-- Problem statement --
The data below should be transcribed in full, with no picture included.

-- Dataset entries --
┌──

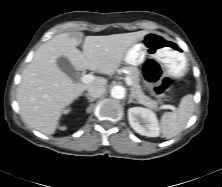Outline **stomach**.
I'll return each instance as SVG.
<instances>
[{"label": "stomach", "instance_id": "obj_1", "mask_svg": "<svg viewBox=\"0 0 222 187\" xmlns=\"http://www.w3.org/2000/svg\"><path fill=\"white\" fill-rule=\"evenodd\" d=\"M150 56L159 60L169 76L181 78L187 72L188 61L179 44L159 32H148L133 44L125 54L127 64L137 66Z\"/></svg>", "mask_w": 222, "mask_h": 187}]
</instances>
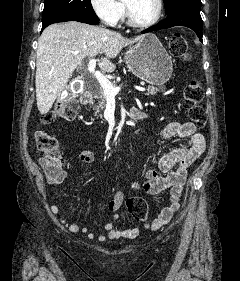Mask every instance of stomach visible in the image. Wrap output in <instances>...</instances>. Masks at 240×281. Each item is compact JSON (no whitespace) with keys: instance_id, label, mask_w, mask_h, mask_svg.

└──

-- Task output --
Outline **stomach**.
I'll return each instance as SVG.
<instances>
[{"label": "stomach", "instance_id": "obj_1", "mask_svg": "<svg viewBox=\"0 0 222 187\" xmlns=\"http://www.w3.org/2000/svg\"><path fill=\"white\" fill-rule=\"evenodd\" d=\"M150 56L159 60L169 76L181 78L187 72L188 61L179 44L159 32H148L133 44L125 54L127 64L137 66Z\"/></svg>", "mask_w": 222, "mask_h": 187}]
</instances>
Mask every instance of stomach visible in the image. Wrap output in <instances>...</instances>. Masks at 240×281. Each item is compact JSON (no whitespace) with keys: instance_id, label, mask_w, mask_h, mask_svg.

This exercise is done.